Excerpted data section start
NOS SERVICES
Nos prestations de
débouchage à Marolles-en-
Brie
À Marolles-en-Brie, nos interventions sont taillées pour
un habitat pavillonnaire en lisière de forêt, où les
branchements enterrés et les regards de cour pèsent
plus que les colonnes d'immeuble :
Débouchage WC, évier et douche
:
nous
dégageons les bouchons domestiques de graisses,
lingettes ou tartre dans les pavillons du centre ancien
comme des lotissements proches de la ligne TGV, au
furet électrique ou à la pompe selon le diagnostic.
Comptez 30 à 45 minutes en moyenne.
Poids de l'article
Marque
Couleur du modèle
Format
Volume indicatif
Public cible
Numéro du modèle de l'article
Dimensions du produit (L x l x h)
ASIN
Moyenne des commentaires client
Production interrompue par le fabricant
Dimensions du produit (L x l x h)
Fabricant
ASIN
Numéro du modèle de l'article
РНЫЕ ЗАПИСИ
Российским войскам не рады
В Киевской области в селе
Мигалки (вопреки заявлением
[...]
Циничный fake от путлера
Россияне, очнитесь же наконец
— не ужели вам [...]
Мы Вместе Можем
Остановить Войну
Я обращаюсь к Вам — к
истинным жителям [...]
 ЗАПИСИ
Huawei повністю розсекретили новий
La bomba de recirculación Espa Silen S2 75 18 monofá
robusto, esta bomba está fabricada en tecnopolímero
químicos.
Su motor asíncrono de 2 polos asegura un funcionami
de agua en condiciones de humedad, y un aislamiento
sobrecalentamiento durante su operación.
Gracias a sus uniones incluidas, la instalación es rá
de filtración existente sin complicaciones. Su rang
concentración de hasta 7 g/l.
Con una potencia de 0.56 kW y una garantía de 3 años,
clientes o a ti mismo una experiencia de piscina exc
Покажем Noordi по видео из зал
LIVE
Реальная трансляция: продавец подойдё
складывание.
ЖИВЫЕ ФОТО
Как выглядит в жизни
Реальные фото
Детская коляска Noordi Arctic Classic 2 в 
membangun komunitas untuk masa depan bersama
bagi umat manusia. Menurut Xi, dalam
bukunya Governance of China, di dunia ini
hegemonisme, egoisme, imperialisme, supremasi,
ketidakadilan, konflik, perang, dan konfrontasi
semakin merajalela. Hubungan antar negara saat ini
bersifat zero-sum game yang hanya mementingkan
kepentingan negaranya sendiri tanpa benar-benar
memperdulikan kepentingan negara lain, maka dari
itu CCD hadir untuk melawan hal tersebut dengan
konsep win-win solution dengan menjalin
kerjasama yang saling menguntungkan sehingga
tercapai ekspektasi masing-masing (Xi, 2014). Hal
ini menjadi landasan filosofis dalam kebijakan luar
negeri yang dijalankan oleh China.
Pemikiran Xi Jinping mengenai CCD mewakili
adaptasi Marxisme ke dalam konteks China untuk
Excerpted data section end
**Work order**
Please copy the lines in the records above between the one holding "semakin merajalela. Hubungan" and the one holding "Pemikiran Xi Jinping mengenai CCD mewakili", inclusive, exactly and with no other line.

**Answer space**
semakin merajalela. Hubungan antar negara saat ini
bersifat zero-sum game yang hanya mementingkan
kepentingan negaranya sendiri tanpa benar-benar
memperdulikan kepentingan negara lain, maka dari
itu CCD hadir untuk melawan hal tersebut dengan
konsep win-win solution dengan menjalin
kerjasama yang saling menguntungkan sehingga
tercapai ekspektasi masing-masing (Xi, 2014). Hal
ini menjadi landasan filosofis dalam kebijakan luar
negeri yang dijalankan oleh China.
Pemikiran Xi Jinping mengenai CCD mewakili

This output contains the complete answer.